▶ **Problem**:
Among the entries below, which lines include the string "Prokuroria"? Show each one.

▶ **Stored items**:
● ● ● ● ●
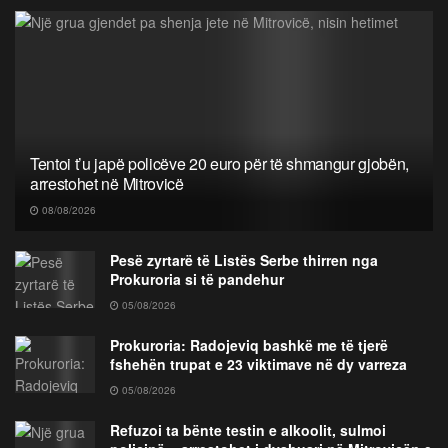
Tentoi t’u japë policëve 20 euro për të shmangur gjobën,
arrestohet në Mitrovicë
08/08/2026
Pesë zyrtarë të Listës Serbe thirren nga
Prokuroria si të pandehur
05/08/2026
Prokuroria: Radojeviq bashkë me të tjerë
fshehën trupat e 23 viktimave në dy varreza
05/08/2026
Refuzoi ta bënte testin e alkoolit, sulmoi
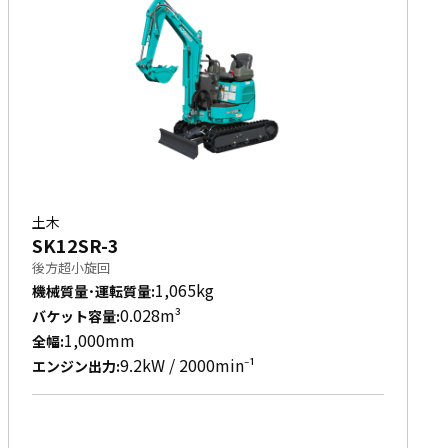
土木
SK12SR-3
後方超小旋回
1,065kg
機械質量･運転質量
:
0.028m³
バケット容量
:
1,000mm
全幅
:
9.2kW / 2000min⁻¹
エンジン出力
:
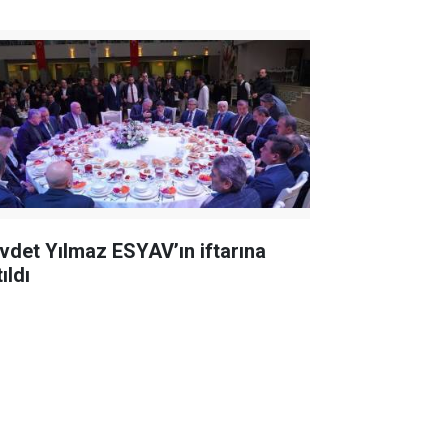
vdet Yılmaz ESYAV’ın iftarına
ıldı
● ● ● ● ●
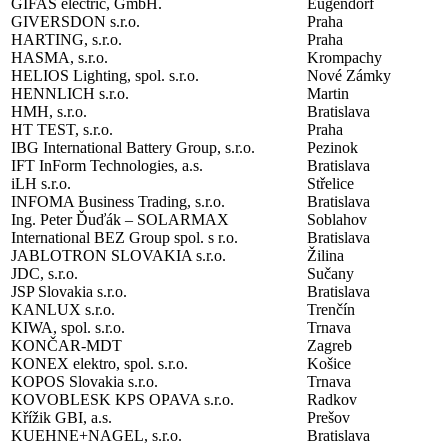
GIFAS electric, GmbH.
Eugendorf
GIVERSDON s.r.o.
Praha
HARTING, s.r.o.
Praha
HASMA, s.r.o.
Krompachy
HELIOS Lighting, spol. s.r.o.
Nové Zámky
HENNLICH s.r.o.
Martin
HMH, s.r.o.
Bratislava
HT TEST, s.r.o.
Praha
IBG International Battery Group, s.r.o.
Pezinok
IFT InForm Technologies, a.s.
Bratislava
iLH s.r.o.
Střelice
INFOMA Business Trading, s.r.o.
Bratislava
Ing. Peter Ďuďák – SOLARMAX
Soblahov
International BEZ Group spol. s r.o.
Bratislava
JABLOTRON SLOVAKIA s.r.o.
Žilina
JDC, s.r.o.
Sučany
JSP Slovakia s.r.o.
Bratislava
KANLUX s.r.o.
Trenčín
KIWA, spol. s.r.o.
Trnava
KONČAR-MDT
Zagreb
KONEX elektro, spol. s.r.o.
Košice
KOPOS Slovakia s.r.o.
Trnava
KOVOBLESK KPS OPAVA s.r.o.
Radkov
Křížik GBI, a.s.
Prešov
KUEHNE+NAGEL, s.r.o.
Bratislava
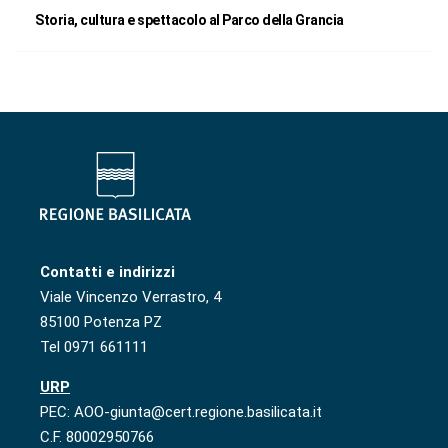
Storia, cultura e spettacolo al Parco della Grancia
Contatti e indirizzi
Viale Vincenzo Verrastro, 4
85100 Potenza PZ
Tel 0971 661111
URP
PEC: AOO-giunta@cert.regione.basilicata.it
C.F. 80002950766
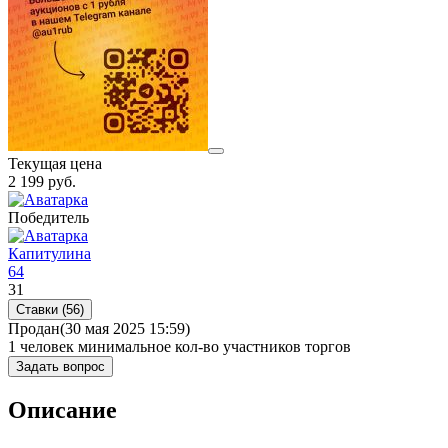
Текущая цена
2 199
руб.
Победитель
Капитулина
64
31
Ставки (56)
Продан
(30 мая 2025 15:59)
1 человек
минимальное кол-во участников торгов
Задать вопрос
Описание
● ● ● ● ●
▶ **Problem solution**:
Prokuroria si të pandehur
Prokuroria: Radojeviq bashkë me të tjerë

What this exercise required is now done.